• [Your goal] When you reach the line containing "GO para iPhone ahora" in the data below, begin returning lines exactly as written, and stop once the line containing "auténtica locura. Millones" has been returned.

[Extracted entries — start]

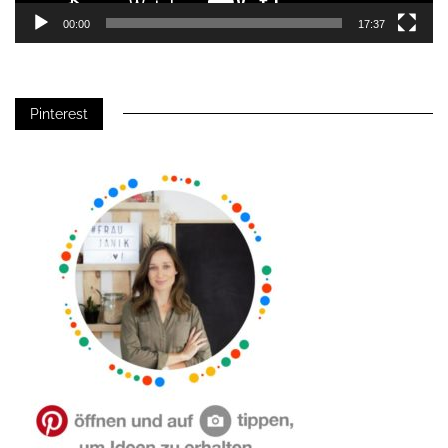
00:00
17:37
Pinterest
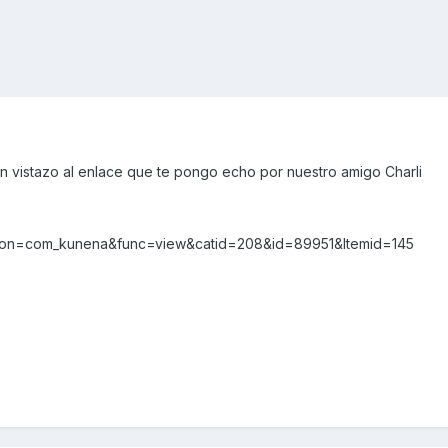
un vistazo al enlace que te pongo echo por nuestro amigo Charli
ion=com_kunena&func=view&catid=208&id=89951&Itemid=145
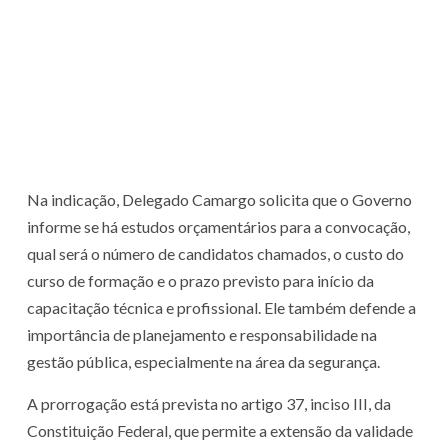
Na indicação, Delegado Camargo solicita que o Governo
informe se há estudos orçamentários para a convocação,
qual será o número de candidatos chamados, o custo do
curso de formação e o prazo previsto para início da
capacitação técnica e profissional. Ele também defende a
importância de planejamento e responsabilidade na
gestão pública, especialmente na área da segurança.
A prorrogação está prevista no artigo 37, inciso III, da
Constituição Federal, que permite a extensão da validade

[Extracted entries — finish]
[Extracted entries — start]

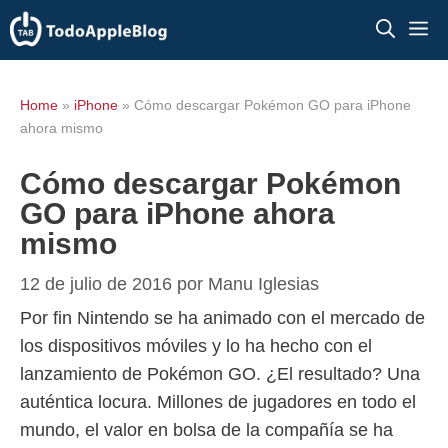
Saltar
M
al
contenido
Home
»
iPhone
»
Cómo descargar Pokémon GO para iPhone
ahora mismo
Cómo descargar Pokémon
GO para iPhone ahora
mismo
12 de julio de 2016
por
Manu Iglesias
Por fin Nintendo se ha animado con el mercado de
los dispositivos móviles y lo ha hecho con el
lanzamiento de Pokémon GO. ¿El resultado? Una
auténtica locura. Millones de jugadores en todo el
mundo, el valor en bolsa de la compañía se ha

[Extracted entries — finish]

• [Output]
GO para iPhone ahora
mismo
12 de julio de 2016
por
Manu Iglesias
Por fin Nintendo se ha animado con el mercado de
los dispositivos móviles y lo ha hecho con el
lanzamiento de Pokémon GO. ¿El resultado? Una
auténtica locura. Millones de jugadores en todo el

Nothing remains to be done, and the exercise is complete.